A drive-in theatre was located beside it, where the 100 Mile Elementary School currently stands, which he says was "excellent for the town."

Eleanor adds you could hear the movies from anywhere in the village, but Chuck points out one drawback to driving with the windows down.

"At the same time, the mosquitoes were going in and out."

Other movies were shown anywhere from the community hall to the fire hall (near a water tower behind today's Tim Hortons), where they'd move the engine out and set up chairs.

Once television arrived, TV movies were broadcast in the Red Coach Inn basement, he adds.

It wasn't all fun and games, but also a lot of hard, community-building work, and some hard times as well.

In 1965, Chuck and his good friend David Ainsworth (who founded the mill) were among the very first search volunteers to arrive at the hideous scene of a Canadian Pacific Airlines DC-6B airplane crash near town that killed all 53 passengers.

Despite knowing there were no survivors, he notes most of the town turned out to help search, due to the large area of scattered bodies in the forest.

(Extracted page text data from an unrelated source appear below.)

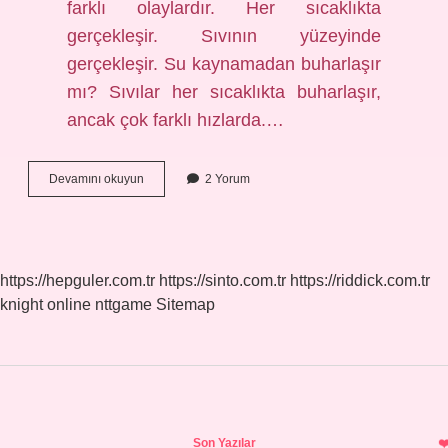
farklı olaylardır. Her sıcaklıkta
gerçekleşir. Sıvının yüzeyinde
gerçekleşir. Su kaynamadan buharlaşır
mı? Sıvılar her sıcaklıkta buharlaşır,
ancak çok farklı hızlarda.…
Kaynama
Devamını okuyun
2 Yorum
Ve
Buharlaşma
Arasında
Ne
Gibi
https://hepguler.com.tr
https://sinto.com.tr
https://riddick.com.tr
Farklar
knight online
nttgame
Sitemap
Vardır
Sidebar
Son Yazılar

"I was there for three solid days. When the thing was blown up, it blew the tail section off. The people were ... spread over a two miles squared area."

Chuck says it was "not a very nice time" and afterward, understandably, he and the others on his search team didn't talk about it much.

"It was a terrible thing to have happen. And we were just not used to that sort of thing."

When the Shaw-MacLarens first came to 100 Mile, the power had only recently gone to a 24-hour generator, thanks to The Lodge manager Ross Marks.

Any children who went on to secondary school lived in dormitories in Williams Lake all week, he notes.

Serving on the first village council (along with Ainsworth, and Marks as mayor) when 100 Mile House was incorporated in 1965, Chuck became an alderman for 12 years, and was named Freeman and given a key to the city in 1977.

Around that time - 20 years after their arrival - the Shaw-MacLarens built the Coach & Waggon Recreation golf course and racquetball courts (later renamed the Marmot Ridge), which they ran until 1991.

Eleanor says she was the bookkeeper at the Chevron station, and later made all the sandwiches at the Coach & Waggon lunch counter.

The Shaw-MacLarens still live in the community today and in the house in town they built in 1970.